#### ACTIVITY
Entries follow. Give back exactly the lines starting at the one containing "Hearing Test (63, 1802)" and ending at the one containing "Puerto Maldonado (925, 743)", and no other lines.

Stored data
───

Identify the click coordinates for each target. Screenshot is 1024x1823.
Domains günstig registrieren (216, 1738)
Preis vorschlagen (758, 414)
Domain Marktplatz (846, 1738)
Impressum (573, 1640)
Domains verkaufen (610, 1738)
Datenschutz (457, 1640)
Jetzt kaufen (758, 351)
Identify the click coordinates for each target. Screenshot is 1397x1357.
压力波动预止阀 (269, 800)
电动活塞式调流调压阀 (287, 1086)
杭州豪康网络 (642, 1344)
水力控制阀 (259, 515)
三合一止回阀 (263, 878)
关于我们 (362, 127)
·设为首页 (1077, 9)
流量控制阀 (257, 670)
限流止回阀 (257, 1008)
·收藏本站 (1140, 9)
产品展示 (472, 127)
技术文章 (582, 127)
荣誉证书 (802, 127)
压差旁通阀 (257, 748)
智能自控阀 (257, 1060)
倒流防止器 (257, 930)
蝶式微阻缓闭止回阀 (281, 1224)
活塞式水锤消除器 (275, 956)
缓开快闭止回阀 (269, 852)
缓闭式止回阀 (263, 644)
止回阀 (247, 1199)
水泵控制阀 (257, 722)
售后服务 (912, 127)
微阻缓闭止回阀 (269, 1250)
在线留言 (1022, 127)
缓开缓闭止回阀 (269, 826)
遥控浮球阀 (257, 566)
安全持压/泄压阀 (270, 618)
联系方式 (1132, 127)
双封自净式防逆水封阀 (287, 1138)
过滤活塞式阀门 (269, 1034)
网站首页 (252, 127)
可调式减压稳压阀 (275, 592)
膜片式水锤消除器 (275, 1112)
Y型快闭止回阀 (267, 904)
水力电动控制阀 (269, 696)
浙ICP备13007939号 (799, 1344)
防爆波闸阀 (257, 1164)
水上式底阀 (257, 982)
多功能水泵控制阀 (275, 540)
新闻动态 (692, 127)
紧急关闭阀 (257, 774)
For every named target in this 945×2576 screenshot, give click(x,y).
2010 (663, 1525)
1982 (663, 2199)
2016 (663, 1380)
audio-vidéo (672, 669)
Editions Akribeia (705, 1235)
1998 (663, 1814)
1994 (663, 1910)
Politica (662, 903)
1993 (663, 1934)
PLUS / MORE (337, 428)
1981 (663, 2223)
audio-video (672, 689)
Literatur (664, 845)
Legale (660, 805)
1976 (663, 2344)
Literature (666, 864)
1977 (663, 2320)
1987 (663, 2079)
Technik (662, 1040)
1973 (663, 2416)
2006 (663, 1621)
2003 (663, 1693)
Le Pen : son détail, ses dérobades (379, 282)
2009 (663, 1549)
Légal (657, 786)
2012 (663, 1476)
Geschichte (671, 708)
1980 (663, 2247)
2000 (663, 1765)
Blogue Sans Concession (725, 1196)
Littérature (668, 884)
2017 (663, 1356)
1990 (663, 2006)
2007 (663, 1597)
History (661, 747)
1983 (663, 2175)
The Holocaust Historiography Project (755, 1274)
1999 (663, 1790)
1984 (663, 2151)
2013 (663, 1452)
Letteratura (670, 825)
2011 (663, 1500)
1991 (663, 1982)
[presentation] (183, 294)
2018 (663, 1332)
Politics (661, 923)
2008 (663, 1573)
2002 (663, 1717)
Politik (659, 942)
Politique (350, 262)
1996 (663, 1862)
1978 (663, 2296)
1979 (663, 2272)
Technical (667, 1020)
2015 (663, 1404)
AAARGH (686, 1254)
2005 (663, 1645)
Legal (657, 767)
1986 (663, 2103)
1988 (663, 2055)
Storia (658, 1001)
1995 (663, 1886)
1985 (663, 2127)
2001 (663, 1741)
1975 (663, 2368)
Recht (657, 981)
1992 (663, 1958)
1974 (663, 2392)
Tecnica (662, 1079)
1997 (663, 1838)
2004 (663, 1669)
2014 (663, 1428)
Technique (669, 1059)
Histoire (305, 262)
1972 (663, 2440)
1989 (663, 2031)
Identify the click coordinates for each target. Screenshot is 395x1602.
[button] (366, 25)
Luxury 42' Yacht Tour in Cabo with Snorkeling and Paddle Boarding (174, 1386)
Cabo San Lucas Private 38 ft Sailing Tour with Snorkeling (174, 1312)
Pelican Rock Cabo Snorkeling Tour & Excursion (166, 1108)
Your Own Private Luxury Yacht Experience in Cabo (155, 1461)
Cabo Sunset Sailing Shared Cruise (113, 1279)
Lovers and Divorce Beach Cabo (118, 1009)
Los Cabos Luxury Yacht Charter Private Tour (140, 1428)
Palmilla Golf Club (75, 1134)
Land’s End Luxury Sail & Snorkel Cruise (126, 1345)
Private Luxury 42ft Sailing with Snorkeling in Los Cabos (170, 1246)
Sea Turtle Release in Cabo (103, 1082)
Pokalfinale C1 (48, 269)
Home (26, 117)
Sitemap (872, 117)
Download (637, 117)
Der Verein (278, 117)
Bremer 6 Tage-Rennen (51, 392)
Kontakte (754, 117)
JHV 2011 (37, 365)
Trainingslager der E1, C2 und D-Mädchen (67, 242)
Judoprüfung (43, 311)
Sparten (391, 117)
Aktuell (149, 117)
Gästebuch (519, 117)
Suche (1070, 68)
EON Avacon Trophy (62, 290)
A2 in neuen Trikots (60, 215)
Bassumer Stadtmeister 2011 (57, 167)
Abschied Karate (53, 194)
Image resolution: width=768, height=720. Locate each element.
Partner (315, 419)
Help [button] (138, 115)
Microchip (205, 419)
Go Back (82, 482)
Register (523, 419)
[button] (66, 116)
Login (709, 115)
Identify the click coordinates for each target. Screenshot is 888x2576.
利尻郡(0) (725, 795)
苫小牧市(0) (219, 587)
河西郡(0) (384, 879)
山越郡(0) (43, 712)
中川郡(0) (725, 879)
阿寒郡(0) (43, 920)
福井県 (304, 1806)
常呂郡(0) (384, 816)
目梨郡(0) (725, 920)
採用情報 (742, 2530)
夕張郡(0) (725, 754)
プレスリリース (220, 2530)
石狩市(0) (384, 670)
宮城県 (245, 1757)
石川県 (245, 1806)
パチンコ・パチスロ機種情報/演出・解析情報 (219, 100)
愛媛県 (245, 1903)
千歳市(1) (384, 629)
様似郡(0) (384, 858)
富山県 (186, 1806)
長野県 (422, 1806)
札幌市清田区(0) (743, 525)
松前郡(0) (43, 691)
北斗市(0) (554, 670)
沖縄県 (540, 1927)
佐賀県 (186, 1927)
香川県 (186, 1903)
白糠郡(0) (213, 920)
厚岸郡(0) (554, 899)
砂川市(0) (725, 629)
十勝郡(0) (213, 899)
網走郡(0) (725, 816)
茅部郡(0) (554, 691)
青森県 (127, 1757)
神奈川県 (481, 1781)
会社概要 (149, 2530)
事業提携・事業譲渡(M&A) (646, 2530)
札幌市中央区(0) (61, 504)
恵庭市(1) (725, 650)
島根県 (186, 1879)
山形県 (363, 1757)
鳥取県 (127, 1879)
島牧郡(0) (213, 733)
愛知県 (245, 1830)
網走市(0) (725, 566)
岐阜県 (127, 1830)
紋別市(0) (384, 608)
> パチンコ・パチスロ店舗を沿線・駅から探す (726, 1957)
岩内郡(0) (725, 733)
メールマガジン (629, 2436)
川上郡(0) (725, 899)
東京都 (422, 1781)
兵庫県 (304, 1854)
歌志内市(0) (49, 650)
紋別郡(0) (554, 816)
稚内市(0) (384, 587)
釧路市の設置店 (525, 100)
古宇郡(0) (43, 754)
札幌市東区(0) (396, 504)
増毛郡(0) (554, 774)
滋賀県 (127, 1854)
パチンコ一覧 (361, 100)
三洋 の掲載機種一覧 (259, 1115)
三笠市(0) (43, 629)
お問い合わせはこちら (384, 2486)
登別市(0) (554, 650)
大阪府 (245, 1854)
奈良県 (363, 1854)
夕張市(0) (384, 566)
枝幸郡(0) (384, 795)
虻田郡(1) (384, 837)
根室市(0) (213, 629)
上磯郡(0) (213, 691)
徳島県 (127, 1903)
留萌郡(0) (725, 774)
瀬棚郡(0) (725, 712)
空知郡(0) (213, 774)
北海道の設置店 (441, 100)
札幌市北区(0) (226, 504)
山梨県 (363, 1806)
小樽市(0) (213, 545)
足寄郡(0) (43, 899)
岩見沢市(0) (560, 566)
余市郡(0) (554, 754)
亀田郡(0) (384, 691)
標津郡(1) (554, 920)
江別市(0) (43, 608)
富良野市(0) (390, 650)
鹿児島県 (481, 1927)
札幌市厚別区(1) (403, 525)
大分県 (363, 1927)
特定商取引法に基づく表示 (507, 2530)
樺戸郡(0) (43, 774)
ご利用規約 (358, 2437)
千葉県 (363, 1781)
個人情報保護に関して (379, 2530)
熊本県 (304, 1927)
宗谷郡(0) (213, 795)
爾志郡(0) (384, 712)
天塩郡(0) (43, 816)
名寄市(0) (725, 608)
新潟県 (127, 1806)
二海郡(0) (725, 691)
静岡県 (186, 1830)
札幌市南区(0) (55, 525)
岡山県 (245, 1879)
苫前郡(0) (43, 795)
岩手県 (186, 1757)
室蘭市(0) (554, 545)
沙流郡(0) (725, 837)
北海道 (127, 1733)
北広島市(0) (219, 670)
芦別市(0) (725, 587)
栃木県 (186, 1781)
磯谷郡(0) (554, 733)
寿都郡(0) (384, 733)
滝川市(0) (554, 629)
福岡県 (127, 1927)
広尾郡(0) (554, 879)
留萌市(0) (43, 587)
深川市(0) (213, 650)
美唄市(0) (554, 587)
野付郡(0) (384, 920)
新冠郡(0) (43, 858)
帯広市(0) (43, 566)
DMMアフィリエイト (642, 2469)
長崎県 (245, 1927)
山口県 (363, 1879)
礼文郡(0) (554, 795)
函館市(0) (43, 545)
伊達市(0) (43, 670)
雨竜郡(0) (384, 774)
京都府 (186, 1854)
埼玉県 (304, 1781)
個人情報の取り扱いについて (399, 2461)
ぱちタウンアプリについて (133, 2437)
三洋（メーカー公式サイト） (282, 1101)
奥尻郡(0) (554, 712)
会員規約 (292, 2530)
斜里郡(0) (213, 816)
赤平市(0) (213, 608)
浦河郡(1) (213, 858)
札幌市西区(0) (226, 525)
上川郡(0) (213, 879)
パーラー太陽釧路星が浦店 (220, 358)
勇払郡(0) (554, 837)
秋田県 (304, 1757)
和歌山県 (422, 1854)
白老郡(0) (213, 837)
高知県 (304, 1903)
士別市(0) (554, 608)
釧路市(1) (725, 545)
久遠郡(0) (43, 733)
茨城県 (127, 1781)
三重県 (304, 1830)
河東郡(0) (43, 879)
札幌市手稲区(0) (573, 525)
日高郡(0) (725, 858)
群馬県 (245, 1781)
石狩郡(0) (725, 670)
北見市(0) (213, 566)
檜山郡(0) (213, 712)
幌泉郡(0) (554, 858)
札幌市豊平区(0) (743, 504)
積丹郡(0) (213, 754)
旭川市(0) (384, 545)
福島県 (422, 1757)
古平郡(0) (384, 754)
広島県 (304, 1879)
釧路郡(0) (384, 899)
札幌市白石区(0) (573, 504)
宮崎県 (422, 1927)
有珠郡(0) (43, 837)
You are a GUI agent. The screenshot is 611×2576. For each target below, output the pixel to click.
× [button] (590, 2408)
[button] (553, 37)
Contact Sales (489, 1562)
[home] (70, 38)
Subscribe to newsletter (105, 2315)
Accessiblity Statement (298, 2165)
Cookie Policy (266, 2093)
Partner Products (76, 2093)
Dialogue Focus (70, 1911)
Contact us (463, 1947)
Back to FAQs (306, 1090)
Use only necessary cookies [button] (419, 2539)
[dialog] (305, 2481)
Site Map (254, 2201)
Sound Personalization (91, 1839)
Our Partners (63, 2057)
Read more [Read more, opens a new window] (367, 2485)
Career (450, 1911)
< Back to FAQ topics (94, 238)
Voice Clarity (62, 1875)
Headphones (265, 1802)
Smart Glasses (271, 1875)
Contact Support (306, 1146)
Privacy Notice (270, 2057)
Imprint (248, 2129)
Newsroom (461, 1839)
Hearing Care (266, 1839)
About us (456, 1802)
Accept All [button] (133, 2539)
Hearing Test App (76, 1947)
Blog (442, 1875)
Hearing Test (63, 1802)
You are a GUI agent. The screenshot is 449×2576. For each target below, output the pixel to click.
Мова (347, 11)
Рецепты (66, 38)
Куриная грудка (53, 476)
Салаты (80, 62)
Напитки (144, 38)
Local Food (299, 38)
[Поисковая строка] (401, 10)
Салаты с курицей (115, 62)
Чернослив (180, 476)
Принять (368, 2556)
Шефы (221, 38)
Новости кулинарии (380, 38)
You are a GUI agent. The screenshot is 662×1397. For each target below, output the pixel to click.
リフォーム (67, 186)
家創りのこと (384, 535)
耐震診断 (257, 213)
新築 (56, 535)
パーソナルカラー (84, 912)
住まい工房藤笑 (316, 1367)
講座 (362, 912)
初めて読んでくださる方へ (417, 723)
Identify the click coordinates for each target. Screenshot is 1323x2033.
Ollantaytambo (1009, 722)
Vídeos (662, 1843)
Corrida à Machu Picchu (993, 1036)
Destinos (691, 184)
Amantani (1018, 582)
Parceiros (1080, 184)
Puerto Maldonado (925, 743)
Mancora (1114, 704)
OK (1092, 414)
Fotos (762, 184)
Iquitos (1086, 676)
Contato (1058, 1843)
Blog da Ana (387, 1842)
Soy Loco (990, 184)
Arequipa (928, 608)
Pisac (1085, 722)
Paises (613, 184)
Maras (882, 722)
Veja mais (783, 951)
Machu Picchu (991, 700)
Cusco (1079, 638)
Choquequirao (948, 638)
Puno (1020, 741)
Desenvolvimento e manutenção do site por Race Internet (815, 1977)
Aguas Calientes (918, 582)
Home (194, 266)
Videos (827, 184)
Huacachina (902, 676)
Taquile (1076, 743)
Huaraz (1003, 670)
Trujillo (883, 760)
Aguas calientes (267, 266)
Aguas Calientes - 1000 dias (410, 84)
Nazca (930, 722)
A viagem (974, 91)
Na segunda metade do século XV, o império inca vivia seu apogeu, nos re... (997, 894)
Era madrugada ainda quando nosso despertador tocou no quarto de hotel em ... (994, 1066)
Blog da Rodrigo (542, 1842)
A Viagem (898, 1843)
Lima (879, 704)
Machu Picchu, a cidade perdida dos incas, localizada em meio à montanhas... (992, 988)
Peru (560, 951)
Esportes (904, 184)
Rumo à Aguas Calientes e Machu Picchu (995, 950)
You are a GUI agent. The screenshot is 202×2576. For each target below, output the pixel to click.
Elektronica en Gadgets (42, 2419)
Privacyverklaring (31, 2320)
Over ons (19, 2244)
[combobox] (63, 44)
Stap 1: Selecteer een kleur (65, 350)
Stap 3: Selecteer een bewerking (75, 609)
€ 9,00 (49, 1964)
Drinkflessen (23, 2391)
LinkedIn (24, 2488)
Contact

───

#### RESPONSE FOR THIS EXERCISE
Hearing Test (63, 1802)
You are a GUI agent. The screenshot is 449×2576. For each target below, output the pixel to click.
Мова (347, 11)
Рецепты (66, 38)
Куриная грудка (53, 476)
Салаты (80, 62)
Напитки (144, 38)
Local Food (299, 38)
[Поисковая строка] (401, 10)
Салаты с курицей (115, 62)
Чернослив (180, 476)
Принять (368, 2556)
Шефы (221, 38)
Новости кулинарии (380, 38)
You are a GUI agent. The screenshot is 662×1397. For each target below, output the pixel to click.
リフォーム (67, 186)
家創りのこと (384, 535)
耐震診断 (257, 213)
新築 (56, 535)
パーソナルカラー (84, 912)
住まい工房藤笑 (316, 1367)
講座 (362, 912)
初めて読んでくださる方へ (417, 723)
Identify the click coordinates for each target. Screenshot is 1323x2033.
Ollantaytambo (1009, 722)
Vídeos (662, 1843)
Corrida à Machu Picchu (993, 1036)
Destinos (691, 184)
Amantani (1018, 582)
Parceiros (1080, 184)
Puerto Maldonado (925, 743)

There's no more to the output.